É inevitável falar de fetiche ao adentrar um pouco mais em Elizabeth, pois é sua forma de se relacionar com o mundo. A ligação safada com o diretor casado, o flerte muito frontal com Joe em toda oportunidade, a resposta que vira monólogo sexual a um público adolescente em espaço escolar, o sexo simulado sozinha na despensa da loja de animais onde o Gracie e Joe fizeram sexo pela primeira vez. Sua relação com o mundo é fortemente – senão inteiramente – filtrada pelo potencial sexualizante das coisas. Sua relação com o caso que encenará, naturalmente, também é contaminada pelo fetiche, de forma que Elizabeth parece uma potencial reprodutora do comportamento de Gracie (como nos sugere o plano final do filme). Aqui voltamos ao plano comentado no início: ambas estão de frente ao falso espelho. Gracie começa em foco, se maquiando, enquanto Elizabeth apenas observa ao fundo, ligeiramente turva; as duas se olham pelo reflexo implícito do espelho. Então Gracie a convoca ao mesmo plano focal, “é melhor se eu fizer isso em você”. Ambas passam a se olhar de frente e , pela primeira vez, Gracie é quem faz as perguntas sobre o passado de Elizabeth. As duas começam uma troca estranhamente confortável. Os subterfúgios de Elizabeth não conseguem evitar: ambas estão equiparadas.

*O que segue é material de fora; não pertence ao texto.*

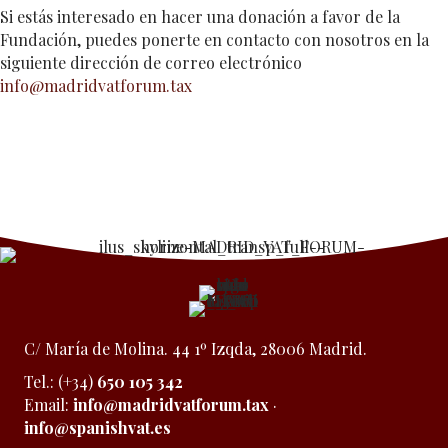
Si estás interesado en hacer una donación a favor de la
Fundación, puedes ponerte en contacto con nosotros en la
siguiente dirección de correo electrónico
info@madridvatforum.tax
C/ María de Molina. 44 1º Izqda, 28006 Madrid.
Tel.: (+34)
650 105 342
Email:
info@madridvatforum.tax
·
info@spanishvat.es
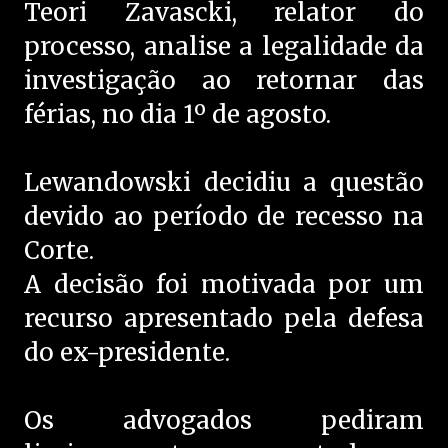
Teori Zavascki, relator do
processo, analise a legalidade da
investigação ao retornar das
férias, no dia 1º de agosto.
Lewandowski decidiu a questão
devido ao período de recesso na
Corte.
A decisão foi motivada por um
recurso apresentado pela defesa
do ex-presidente.
Os advogados pediram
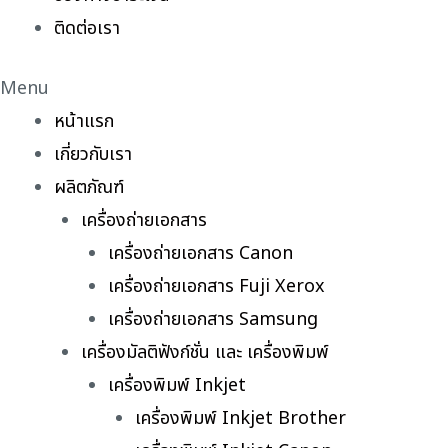
ติดต่อเรา
Menu
หน้าแรก
เกี่ยวกับเรา
ผลิตภัณฑ์
เครื่องถ่ายเอกสาร
เครื่องถ่ายเอกสาร Canon
เครื่องถ่ายเอกสาร Fuji Xerox
เครื่องถ่ายเอกสาร Samsung
เครื่องมัลติฟังก์ชั่น และ เครื่องพิมพ์
เครื่องพิมพ์ Inkjet
เครื่องพิมพ์ Inkjet Brother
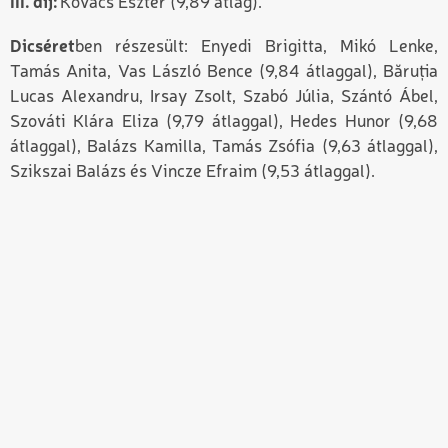
III. díj:
Kovács Eszter (9,89 átlag).
Dicséret
ben részesült: Enyedi Brigitta, Mikó Lenke,
Tamás Anita, Vas László Bence (9,84 átlaggal), Băruția
Lucas Alexandru, Irsay Zsolt, Szabó Júlia, Szántó Ábel,
Szováti Klára Eliza (9,79 átlaggal), Hedes Hunor (9,68
átlaggal), Balázs Kamilla, Tamás Zsófia (9,63 átlaggal),
Szikszai Balázs és Vincze Efraim (9,53 átlaggal).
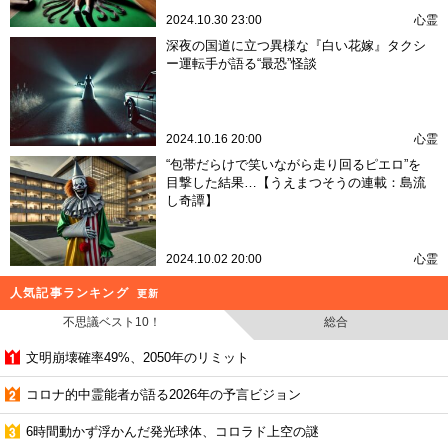
2024.10.30 23:00
心霊
深夜の国道に立つ異様な『白い花嫁』タクシ
ー運転手が語る“最恐”怪談
2024.10.16 20:00
心霊
“包帯だらけで笑いながら走り回るピエロ”を
目撃した結果…【うえまつそうの連載：島流
し奇譚】
2024.10.02 20:00
心霊
人気記事ランキング
更新
不思議ベスト10！
総合
文明崩壊確率49%、2050年のリミット
コロナ的中霊能者が語る2026年の予言ビジョン
6時間動かず浮かんだ発光球体、コロラド上空の謎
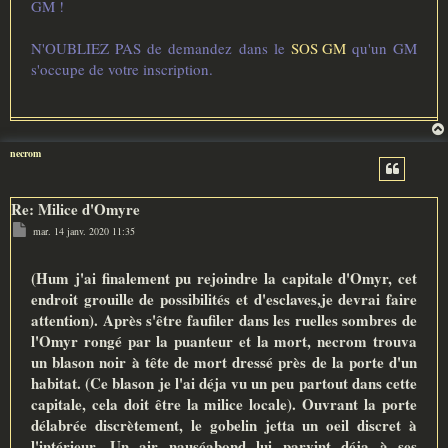
GM !
N'OUBLIEZ PAS de demandez dans le
SOS GM
qu'un GM
s'occupe de votre inscription.
necrom
Re: Milice d'Omyre
M
mar. 14 janv. 2020 11:35
e
s
s
(Hum j'ai finalement pu rejoindre la capitale d'Omyr, cet
a
g
endroit grouille de possibilités et d'esclaves,je devrai faire
e
attention). Après s'être faufiler dans les ruelles sombres de
l'Omyr rongé par la puanteur et la mort, necrom trouva
un blason noir à tête de mort dressé près de la porte d'un
habitat. (Ce blason je l'ai déja vu un peu partout dans cette
capitale, cela doit être la milice locale). Ouvrant la porte
délabrée discrètement, le gobelin jetta un oeil discret à
l'intérieur. Un air nauséabond lui parvint déja à ses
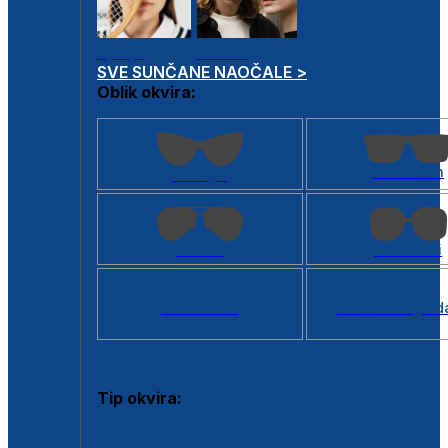
Dječje
Unisex
SVE SUNČANE NAOČALE >
Oblik okvira:
Kvadratan
Cat eye
Aviator
Četvrtasti
Svi oblici >
Virtualno ogled
Tip okvira:
Puni okvir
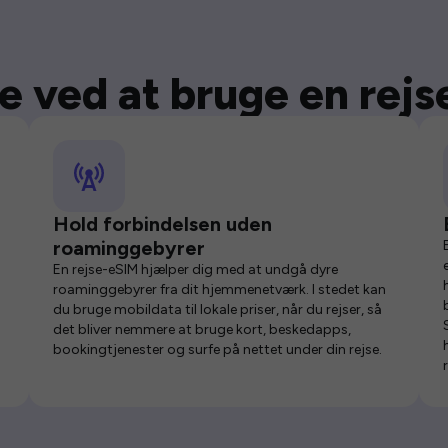
e ved at bruge en rej
Hold forbindelsen uden
roaminggebyrer
En rejse-eSIM hjælper dig med at undgå dyre
roaminggebyrer fra dit hjemmenetværk. I stedet kan
du bruge mobildata til lokale priser, når du rejser, så
det bliver nemmere at bruge kort, beskedapps,
bookingtjenester og surfe på nettet under din rejse.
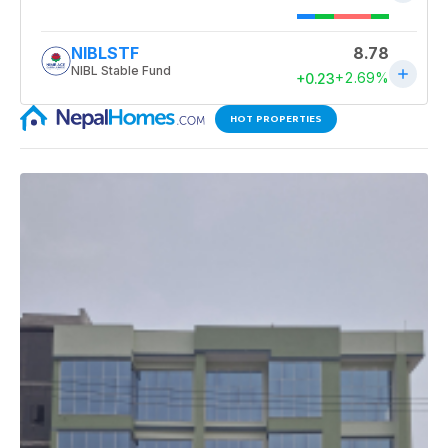
HOT PROPERTIES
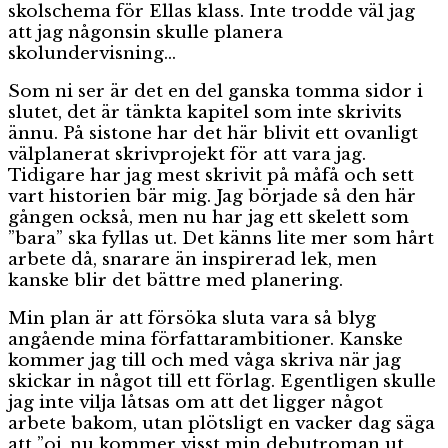
skolschema för Ellas klass. Inte trodde väl jag
att jag någonsin skulle planera
skolundervisning…
Som ni ser är det en del ganska tomma sidor i
slutet, det är tänkta kapitel som inte skrivits
ännu. På sistone har det här blivit ett ovanligt
välplanerat skrivprojekt för att vara jag.
Tidigare har jag mest skrivit på måfå och sett
vart historien bär mig. Jag började så den här
gången också, men nu har jag ett skelett som
”bara” ska fyllas ut. Det känns lite mer som hårt
arbete då, snarare än inspirerad lek, men
kanske blir det bättre med planering.
Min plan är att försöka sluta vara så blyg
angående mina författarambitioner. Kanske
kommer jag till och med våga skriva när jag
skickar in något till ett förlag. Egentligen skulle
jag inte vilja låtsas om att det ligger något
arbete bakom, utan plötsligt en vacker dag säga
att ”oj, nu kommer visst min debutroman ut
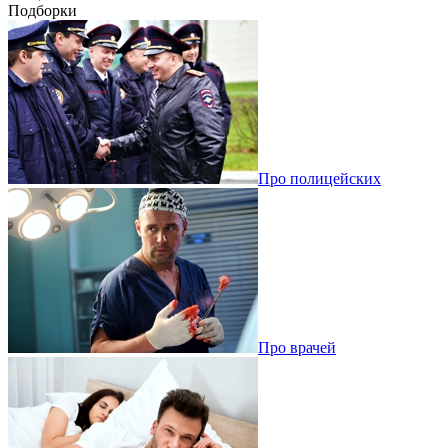
Подборки
Про полицейских
Про врачей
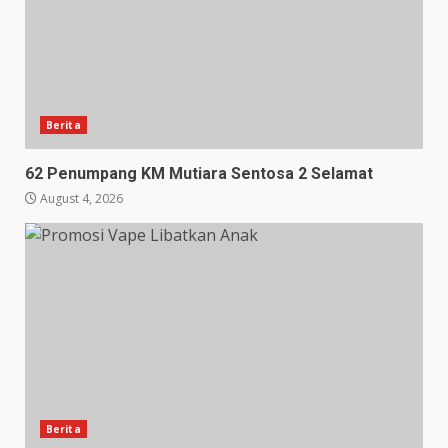
Berita
62 Penumpang KM Mutiara Sentosa 2 Selamat
August 4, 2026
Berita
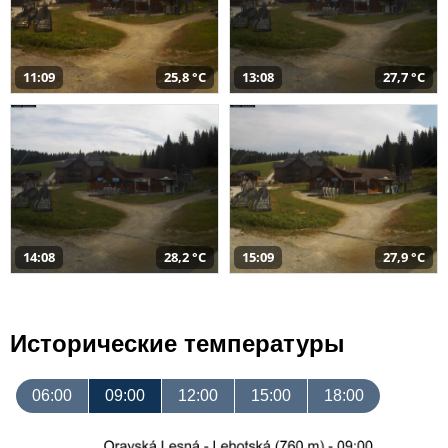
11:09
25,8 °C
13:08
27,7 °C
14:08
28,2 °C
15:09
27,9 °C
Исторические температуры
06:00
09:00
12:00
15:00
18:00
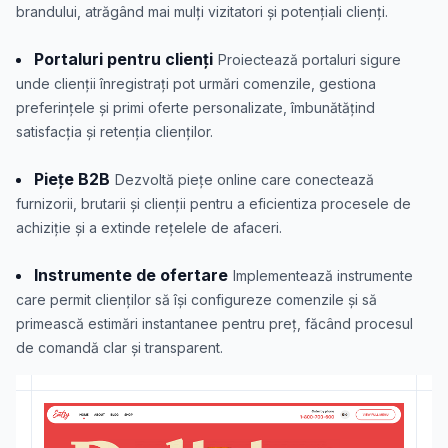
brandului, atrăgând mai mulți vizitatori și potențiali clienți.
Portaluri pentru clienți
Proiectează portaluri sigure
unde clienții înregistrați pot urmări comenzile, gestiona
preferințele și primi oferte personalizate, îmbunătățind
satisfacția și retenția clienților.
Piețe B2B
Dezvoltă piețe online care conectează
furnizorii, brutarii și clienții pentru a eficientiza procesele de
achiziție și a extinde rețelele de afaceri.
Instrumente de ofertare
Implementează instrumente
care permit clienților să își configureze comenzile și să
primească estimări instantanee pentru preț, făcând procesul
de comandă clar și transparent.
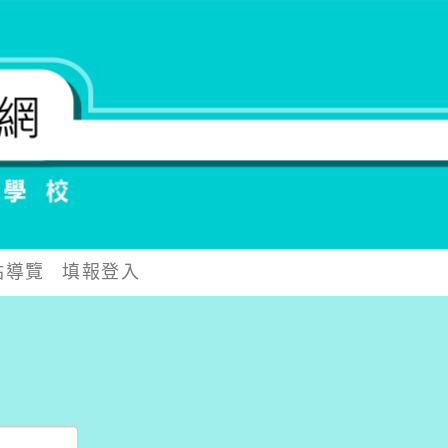
站導覽
填報登入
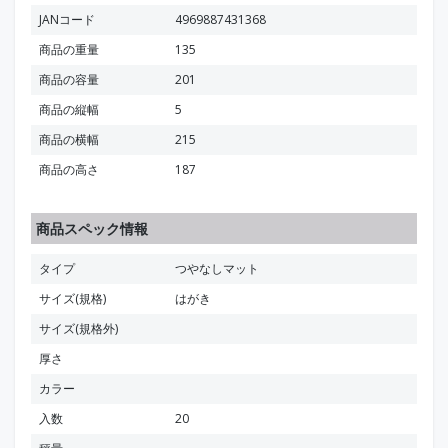
JANコード
4969887431368
商品の重量
135
商品の容量
201
商品の縦幅
5
商品の横幅
215
商品の高さ
187
商品スペック情報
タイプ
つやなしマット
サイズ(規格)
はがき
サイズ(規格外)
厚さ
カラー
入数
20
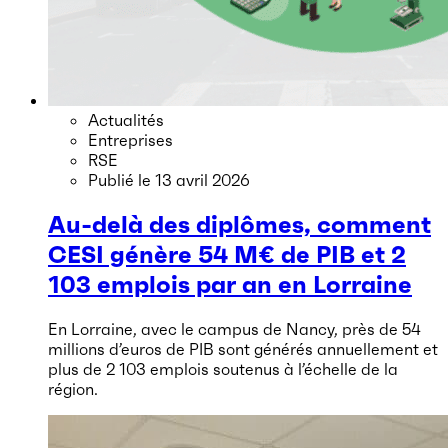
Actualités
Entreprises
RSE
Publié le
13 avril 2026
Au-delà des diplômes, comment
CESI génère 54 M€ de PIB et 2
103 emplois par an en Lorraine
En Lorraine, avec le campus de Nancy, près de 54
millions d’euros de PIB sont générés annuellement et
plus de 2 103 emplois soutenus à l’échelle de la
région.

May December é um filme que poderia facilmente alimentar-se da profusão de reflexos, duplos, e demais jogos de espelhamentos envolvendo as duas personagens principais em suas composições cênicas. Mas a obra parece preferir que elas se manifestem quase unicamente pela sua presença, pelas implicações da trama. Ao contrário, o mundo é que parece um reflexo (a imagem de Joe soltando a borboleta sobre a janela da casa; uma libertação unicamente simbólica, sublimada no insetinho. Só lhe cabe assisti-la.) dos seus mecanismos de manipular a própria imagem. A pergunta que se levanta quando Haynes rejeita o jogo dessas opacidades é “o que sobra dessas mulheres sem as imagens que lhes sucedem e precedem?”.